Problem details: Could you repeat, word for word, only the lines from the one containing "Enumerate the UI" through the final line of the records below?

(Items from a data source)
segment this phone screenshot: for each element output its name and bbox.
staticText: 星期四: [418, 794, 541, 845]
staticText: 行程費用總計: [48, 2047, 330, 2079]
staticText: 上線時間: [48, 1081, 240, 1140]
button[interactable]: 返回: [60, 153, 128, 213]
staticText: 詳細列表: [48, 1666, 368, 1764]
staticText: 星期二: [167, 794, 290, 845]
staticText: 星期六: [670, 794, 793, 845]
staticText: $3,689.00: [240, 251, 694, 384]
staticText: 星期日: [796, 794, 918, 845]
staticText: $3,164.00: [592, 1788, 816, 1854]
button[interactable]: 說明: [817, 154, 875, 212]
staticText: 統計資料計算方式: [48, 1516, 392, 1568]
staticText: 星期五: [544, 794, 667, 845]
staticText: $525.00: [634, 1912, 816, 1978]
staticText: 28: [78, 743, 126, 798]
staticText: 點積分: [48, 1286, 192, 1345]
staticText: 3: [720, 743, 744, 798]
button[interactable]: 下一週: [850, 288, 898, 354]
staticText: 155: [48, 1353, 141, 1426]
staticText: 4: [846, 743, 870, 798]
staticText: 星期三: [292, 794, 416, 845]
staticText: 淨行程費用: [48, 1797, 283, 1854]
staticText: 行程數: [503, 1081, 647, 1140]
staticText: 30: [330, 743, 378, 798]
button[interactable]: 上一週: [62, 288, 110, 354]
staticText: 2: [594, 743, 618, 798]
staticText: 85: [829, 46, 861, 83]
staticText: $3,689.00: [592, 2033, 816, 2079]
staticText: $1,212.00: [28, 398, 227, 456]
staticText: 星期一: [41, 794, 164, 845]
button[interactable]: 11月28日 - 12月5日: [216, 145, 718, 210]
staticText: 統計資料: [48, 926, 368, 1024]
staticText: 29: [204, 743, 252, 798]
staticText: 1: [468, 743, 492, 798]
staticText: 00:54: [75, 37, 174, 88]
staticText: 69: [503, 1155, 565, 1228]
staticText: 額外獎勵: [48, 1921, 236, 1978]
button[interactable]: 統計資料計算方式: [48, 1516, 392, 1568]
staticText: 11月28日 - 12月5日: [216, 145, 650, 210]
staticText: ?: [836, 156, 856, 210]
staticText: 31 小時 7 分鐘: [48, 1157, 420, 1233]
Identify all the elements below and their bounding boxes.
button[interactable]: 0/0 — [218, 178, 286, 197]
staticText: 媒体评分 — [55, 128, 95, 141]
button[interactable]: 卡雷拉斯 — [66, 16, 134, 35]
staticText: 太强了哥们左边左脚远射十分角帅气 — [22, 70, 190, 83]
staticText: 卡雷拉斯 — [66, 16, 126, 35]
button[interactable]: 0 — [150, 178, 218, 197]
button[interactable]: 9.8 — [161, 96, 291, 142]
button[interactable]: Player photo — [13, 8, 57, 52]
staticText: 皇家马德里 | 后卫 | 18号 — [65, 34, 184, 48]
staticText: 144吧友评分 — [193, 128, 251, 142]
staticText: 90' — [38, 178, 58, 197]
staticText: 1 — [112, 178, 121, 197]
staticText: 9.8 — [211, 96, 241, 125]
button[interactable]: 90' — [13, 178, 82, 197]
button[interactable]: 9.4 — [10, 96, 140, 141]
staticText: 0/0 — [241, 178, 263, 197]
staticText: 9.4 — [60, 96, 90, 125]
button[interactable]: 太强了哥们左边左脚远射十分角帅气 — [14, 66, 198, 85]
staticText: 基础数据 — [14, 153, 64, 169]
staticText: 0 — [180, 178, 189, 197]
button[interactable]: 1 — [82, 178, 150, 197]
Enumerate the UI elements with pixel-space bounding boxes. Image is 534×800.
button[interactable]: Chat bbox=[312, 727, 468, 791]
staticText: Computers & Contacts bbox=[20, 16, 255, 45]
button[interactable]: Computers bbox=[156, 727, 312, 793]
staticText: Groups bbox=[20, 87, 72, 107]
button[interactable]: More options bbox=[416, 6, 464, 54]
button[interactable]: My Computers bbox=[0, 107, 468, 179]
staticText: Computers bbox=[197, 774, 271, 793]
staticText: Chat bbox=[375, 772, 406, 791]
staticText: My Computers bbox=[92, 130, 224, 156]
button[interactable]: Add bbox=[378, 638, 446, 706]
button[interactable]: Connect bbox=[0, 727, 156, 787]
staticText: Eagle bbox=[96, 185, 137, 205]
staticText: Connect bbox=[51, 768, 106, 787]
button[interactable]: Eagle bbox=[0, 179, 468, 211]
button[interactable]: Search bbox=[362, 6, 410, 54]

Task answer:
Enumerate the UI elements with pixel-space bounding boxes. Image is 534×800.
button[interactable]: Chat bbox=[312, 727, 468, 791]
staticText: Computers & Contacts bbox=[20, 16, 255, 45]
button[interactable]: Computers bbox=[156, 727, 312, 793]
staticText: Groups bbox=[20, 87, 72, 107]
button[interactable]: More options bbox=[416, 6, 464, 54]
button[interactable]: My Computers bbox=[0, 107, 468, 179]
staticText: Computers bbox=[197, 774, 271, 793]
staticText: Chat bbox=[375, 772, 406, 791]
staticText: My Computers bbox=[92, 130, 224, 156]
button[interactable]: Add bbox=[378, 638, 446, 706]
button[interactable]: Connect bbox=[0, 727, 156, 787]
staticText: Eagle bbox=[96, 185, 137, 205]
staticText: Connect bbox=[51, 768, 106, 787]
button[interactable]: Eagle bbox=[0, 179, 468, 211]
button[interactable]: Search bbox=[362, 6, 410, 54]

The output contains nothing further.